-- Input material follows --

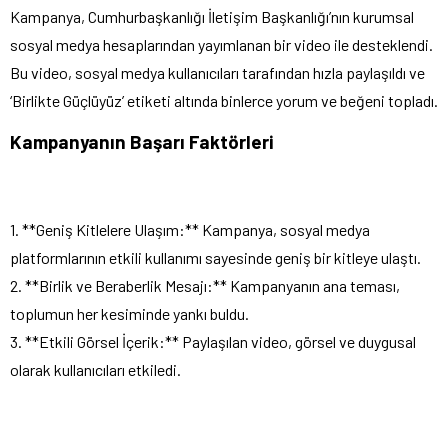
Kampanya, Cumhurbaşkanlığı İletişim Başkanlığı’nın kurumsal
sosyal medya hesaplarından yayımlanan bir video ile desteklendi.
Bu video, sosyal medya kullanıcıları tarafından hızla paylaşıldı ve
‘Birlikte Güçlüyüz’ etiketi altında binlerce yorum ve beğeni topladı.
Kampanyanın Başarı Faktörleri
1. **Geniş Kitlelere Ulaşım:** Kampanya, sosyal medya
platformlarının etkili kullanımı sayesinde geniş bir kitleye ulaştı.
2. **Birlik ve Beraberlik Mesajı:** Kampanyanın ana teması,
toplumun her kesiminde yankı buldu.
3. **Etkili Görsel İçerik:** Paylaşılan video, görsel ve duygusal
olarak kullanıcıları etkiledi.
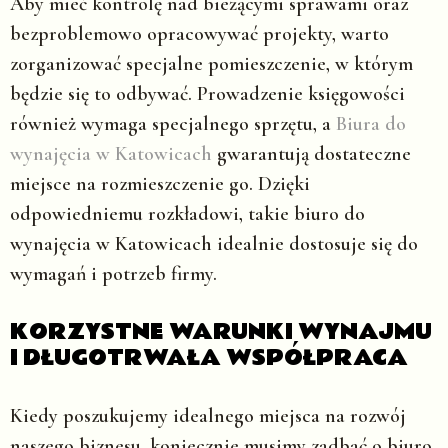
Aby mieć kontrolę nad bieżącymi sprawami oraz
bezproblemowo opracowywać projekty, warto
zorganizować specjalne pomieszczenie, w którym
będzie się to odbywać. Prowadzenie księgowości
również wymaga specjalnego sprzętu, a
Biura do
wynajęcia w Katowicach
gwarantują dostateczne
miejsce na rozmieszczenie go. Dzięki
odpowiedniemu rozkładowi, takie biuro do
wynajęcia w Katowicach idealnie dostosuje się do
wymagań i potrzeb firmy.
KORZYSTNE WARUNKI WYNAJMU
I DŁUGOTRWAŁA WSPÓŁPRACA
Kiedy poszukujemy idealnego miejsca na rozwój
naszego biznesu, koniecznie musimy zadbać o biuro.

-- Input material concluded --

Work to be completed =>
State how many lines of the records contain the word "Kampanyanın". Give that number alone.

Response for this exercise =>
2